## Dataset excerpts
──────────────────────────────

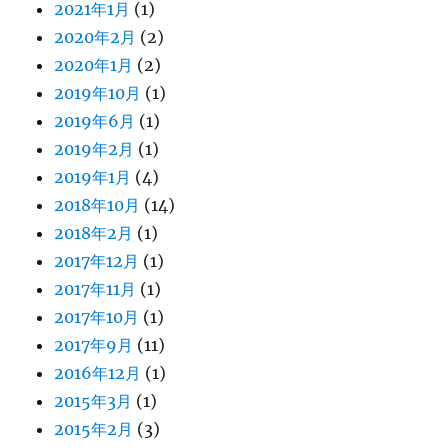
2021年1月
(1)
2020年2月
(2)
2020年1月
(2)
2019年10月
(1)
2019年6月
(1)
2019年2月
(1)
2019年1月
(4)
2018年10月
(14)
2018年2月
(1)
2017年12月
(1)
2017年11月
(1)
2017年10月
(1)
2017年9月
(11)
2016年12月
(1)
2015年3月
(1)
2015年2月
(3)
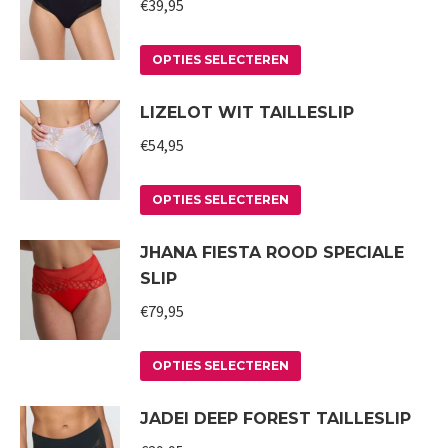
meerdere
worden
€
39,95
variaties.
op
Deze
Dit
de
OPTIES SELECTEREN
optie
product
productpagina
LIZELOT WIT TAILLESLIP
kan
heeft
gekozen
meerdere
€
54,95
worden
variaties.
op
Deze
Dit
OPTIES SELECTEREN
de
optie
product
JHANA FIESTA ROOD SPECIALE
productpagina
kan
heeft
SLIP
gekozen
meerdere
worden
variaties.
€
79,95
op
Deze
Dit
de
optie
OPTIES SELECTEREN
product
productpagina
kan
JADEI DEEP FOREST TAILLESLIP
heeft
gekozen
meerdere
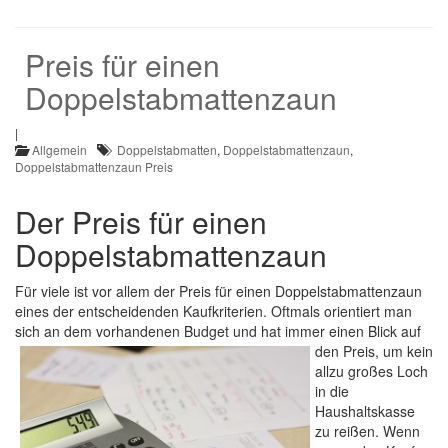
Preis für einen
Doppelstabmattenzaun
|
Allgemein
Doppelstabmatten
,
Doppelstabmattenzaun
,
Doppelstabmattenzaun Preis
Der Preis für einen
Doppelstabmattenzaun
Für viele ist vor allem der Preis für einen Doppelstabmattenzaun
eines der entscheidenden Kaufkriterien. Oftmals orientiert man
sich an dem vorhandenen Budget und hat immer einen Blick auf
den Preis, um kein
allzu großes Loch
in die
Haushaltskasse
zu reißen. Wenn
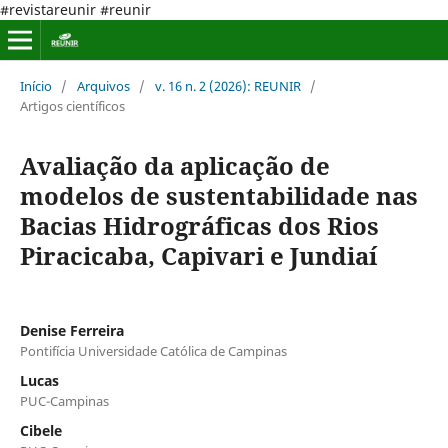
#revistareunir #reunir
Início
/
Arquivos
/
v. 16 n. 2 (2026): REUNIR
/
Artigos científicos
Avaliação da aplicação de
modelos de sustentabilidade nas
Bacias Hidrográficas dos Rios
Piracicaba, Capivari e Jundiaí
Denise Ferreira
Pontifícia Universidade Católica de Campinas
Lucas
PUC-Campinas
Cibele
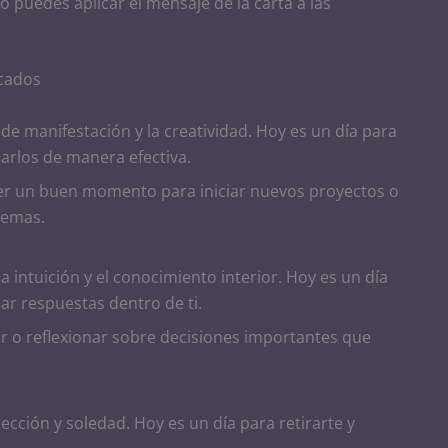
o puedes aplicar el mensaje de la carta a las
icados
 de manifestación y la creatividad. Hoy es un día para
zarlos de manera efectiva.
 ser un buen momento para iniciar nuevos proyectos o
blemas.
a intuición y el conocimiento interior. Hoy es un día
ar respuestas dentro de ti.
r o reflexionar sobre decisiones importantes que
ección y soledad. Hoy es un día para retirarte y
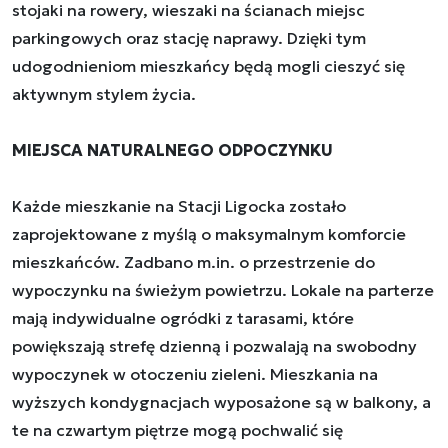
stojaki na rowery, wieszaki na ścianach miejsc
parkingowych oraz stację naprawy. Dzięki tym
udogodnieniom mieszkańcy będą mogli cieszyć się
aktywnym stylem życia.
MIEJSCA NATURALNEGO ODPOCZYNKU
Każde mieszkanie na Stacji Ligocka zostało
zaprojektowane z myślą o maksymalnym komforcie
mieszkańców. Zadbano m.in. o przestrzenie do
wypoczynku na świeżym powietrzu. Lokale na parterze
mają indywidualne ogródki z tarasami, które
powiększają strefę dzienną i pozwalają na swobodny
wypoczynek w otoczeniu zieleni. Mieszkania na
wyższych kondygnacjach wyposażone są w balkony, a
te na czwartym piętrze mogą pochwalić się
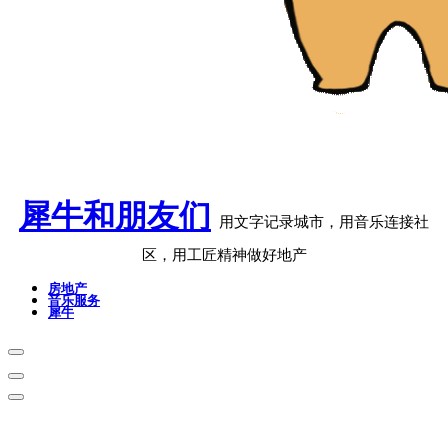
犀牛和朋友们
用文字记录城市，用音乐连接社
区，用工匠精神做好地产
房地产
音乐服务
犀牛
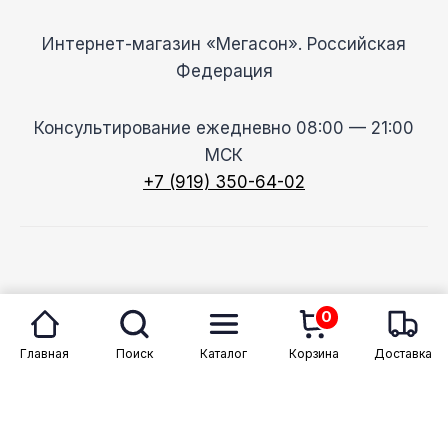
Интернет-магазин «Мегасон». Российская
Федерация
Консультирование ежедневно 08:00 — 21:00
МСК
+7 (919) 350-64-02
© 2026 Megason
0
Главная
Поиск
Каталог
Корзина
Доставка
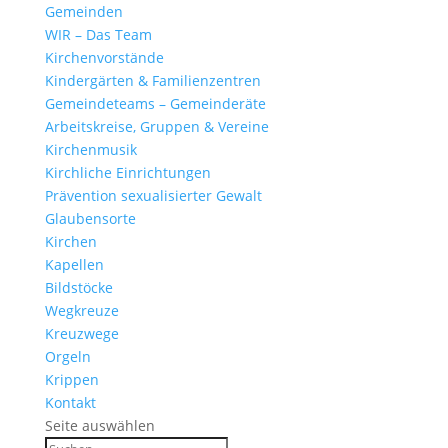
Gemeinden
WIR – Das Team
Kirchen­vor­stände
Kinder­gärten & Familienzentren
Gemein­de­teams – Gemeinderäte
Arbeits­kreise, Gruppen & Vereine
Kirchen­musik
Kirch­liche Einrichtungen
Präven­tion sexua­li­sierter Gewalt
Glau­ben­s­orte
Kirchen
Kapellen
Bild­stöcke
Wegkreuze
Kreuz­wege
Orgeln
Krippen
Kontakt
Seite auswählen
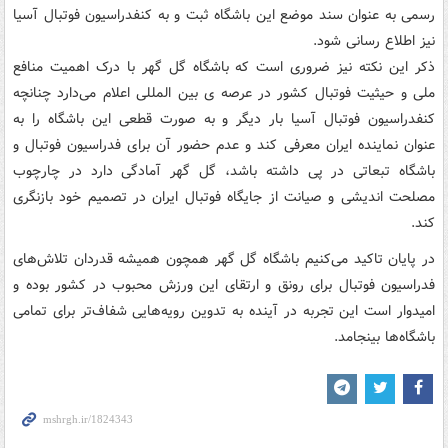
رسمی به عنوان سند موضع این باشگاه ثبت و به کنفدراسیون فوتبال آسیا
نیز اطلاع رسانی شود.
ذکر این نکته نیز ضروری است که باشگاه گل گهر با درک اهمیت منافع
ملی و حیثیت فوتبال کشور در عرصه ی بین المللی اعلام می‌دارد چنانچه
کنفدراسیون فوتبال آسیا بار دیگر و به صورت قطعی این باشگاه را به
عنوان نماینده ایران معرفی کند و عدم حضور آن برای فدراسیون فوتبال و
باشگاه تبعاتی در پی داشته باشد، گل گهر آمادگی دارد در چارچوب
مصلحت اندیشی و صیانت از جایگاه فوتبال ایران در تصمیم خود بازنگری
کند.
در پایان تاکید می‌کنیم باشگاه گل گهر همچون همیشه قدردان تلاش‌های
فدراسیون فوتبال برای رونق و ارتقای این ورزش محبوب در کشور بوده و
امیدوار است این تجربه در آینده به تدوین رویه‌هایی شفاف‌تر برای تمامی
باشگاه‌ها بینجامد.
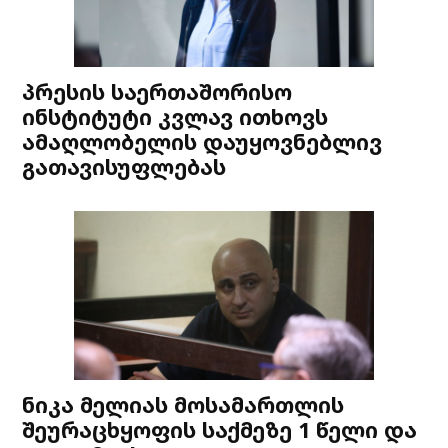
პრესის საერთაშორისო
ინსტიტუტი კვლავ ითხოვს
ამაღლობელის დაუყოვნებლივ
გათავისუფლებას
ნიკა მელიას მოსამართლის
შეურაცხყოფის საქმეზე 1 წელი და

──────────────────────────────

## TASK STATEMENT
Drop the pictures and reproduce the rest of the entries above exactly.

## SOLUTION TO THIS EXERCISE
2021年1月
(1)
2020年2月
(2)
2020年1月
(2)
2019年10月
(1)
2019年6月
(1)
2019年2月
(1)
2019年1月
(4)
2018年10月
(14)
2018年2月
(1)
2017年12月
(1)
2017年11月
(1)
2017年10月
(1)
2017年9月
(11)
2016年12月
(1)
2015年3月
(1)
2015年2月
(3)
meerdere
worden
€
39,95
variaties.
op
Deze
Dit
de
OPTIES SELECTEREN
optie
product
productpagina
LIZELOT WIT TAILLESLIP
kan
heeft
gekozen
meerdere
€
54,95
worden
variaties.
op
Deze
Dit
OPTIES SELECTEREN
de
optie
product
JHANA FIESTA ROOD SPECIALE
productpagina
kan
heeft
SLIP
gekozen
meerdere
worden
variaties.
€
79,95
op
Deze
Dit
de
optie
OPTIES SELECTEREN
product
productpagina
kan
JADEI DEEP FOREST TAILLESLIP
heeft
gekozen
meerdere
Preis für einen
Doppelstabmattenzaun
|
Allgemein
Doppelstabmatten
,
Doppelstabmattenzaun
,
Doppelstabmattenzaun Preis
Der Preis für einen
Doppelstabmattenzaun
Für viele ist vor allem der Preis für einen Doppelstabmattenzaun
eines der entscheidenden Kaufkriterien. Oftmals orientiert man
sich an dem vorhandenen Budget und hat immer einen Blick auf
den Preis, um kein
allzu großes Loch
in die
Haushaltskasse
zu reißen. Wenn
#revistareunir #reunir
Início
/
Arquivos
/
v. 16 n. 2 (2026): REUNIR
/
Artigos científicos
Avaliação da aplicação de
modelos de sustentabilidade nas
Bacias Hidrográficas dos Rios
Piracicaba, Capivari e Jundiaí
Denise Ferreira
Pontifícia Universidade Católica de Campinas
Lucas
PUC-Campinas
Cibele
o puedes aplicar el mensaje de la carta a las
icados
 de manifestación y la creatividad. Hoy es un día para
zarlos de manera efectiva.
 ser un buen momento para iniciar nuevos proyectos o
blemas.
a intuición y el conocimiento interior. Hoy es un día
ar respuestas dentro de ti.
r o reflexionar sobre decisiones importantes que
ección y soledad. Hoy es un día para retirarte y
stojaki na rowery, wieszaki na ścianach miejsc
parkingowych oraz stację naprawy. Dzięki tym
udogodnieniom mieszkańcy będą mogli cieszyć się
aktywnym stylem życia.
MIEJSCA NATURALNEGO ODPOCZYNKU
Każde mieszkanie na Stacji Ligocka zostało
zaprojektowane z myślą o maksymalnym komforcie
mieszkańców. Zadbano m.in. o przestrzenie do
wypoczynku na świeżym powietrzu. Lokale na parterze
mają indywidualne ogródki z tarasami, które
powiększają strefę dzienną i pozwalają na swobodny
wypoczynek w otoczeniu zieleni. Mieszkania na
wyższych kondygnacjach wyposażone są w balkony, a
te na czwartym piętrze mogą pochwalić się
犀牛和朋友们
用文字记录城市，用音乐连接社
区，用工匠精神做好地产
房地产
音乐服务
犀牛
Интернет-магазин «Мегасон». Российская
Федерация
Консультирование ежедневно 08:00 — 21:00
МСК
+7 (919) 350-64-02
© 2026 Megason
0
Главная
Поиск
Каталог
Корзина
Доставка
Gemeinden
WIR – Das Team
Kirchen­vor­stände
Kinder­gärten & Familienzentren
Gemein­de­teams – Gemeinderäte
Arbeits­kreise, Gruppen & Vereine
Kirchen­musik
Kirch­liche Einrichtungen
Präven­tion sexua­li­sierter Gewalt
Glau­ben­s­orte
Kirchen
Kapellen
Bild­stöcke
Wegkreuze
Kreuz­wege
Orgeln
Krippen
Kontakt
Seite auswählen
رسمی به عنوان سند موضع این باشگاه ثبت و به کنفدراسیون فوتبال آسیا
نیز اطلاع رسانی شود.
ذکر این نکته نیز ضروری است که باشگاه گل گهر با درک اهمیت منافع
ملی و حیثیت فوتبال کشور در عرصه ی بین المللی اعلام می‌دارد چنانچه
کنفدراسیون فوتبال آسیا بار دیگر و به صورت قطعی این باشگاه را به
عنوان نماینده ایران معرفی کند و عدم حضور آن برای فدراسیون فوتبال و
باشگاه تبعاتی در پی داشته باشد، گل گهر آمادگی دارد در چارچوب
مصلحت اندیشی و صیانت از جایگاه فوتبال ایران در تصمیم خود بازنگری
کند.
در پایان تاکید می‌کنیم باشگاه گل گهر همچون همیشه قدردان تلاش‌های
فدراسیون فوتبال برای رونق و ارتقای این ورزش محبوب در کشور بوده و
امیدوار است این تجربه در آینده به تدوین رویه‌هایی شفاف‌تر برای تمامی
باشگاه‌ها بینجامد.
პრესის საერთაშორისო
ინსტიტუტი კვლავ ითხოვს
ამაღლობელის დაუყოვნებლივ
გათავისუფლებას
ნიკა მელიას მოსამართლის
შეურაცხყოფის საქმეზე 1 წელი და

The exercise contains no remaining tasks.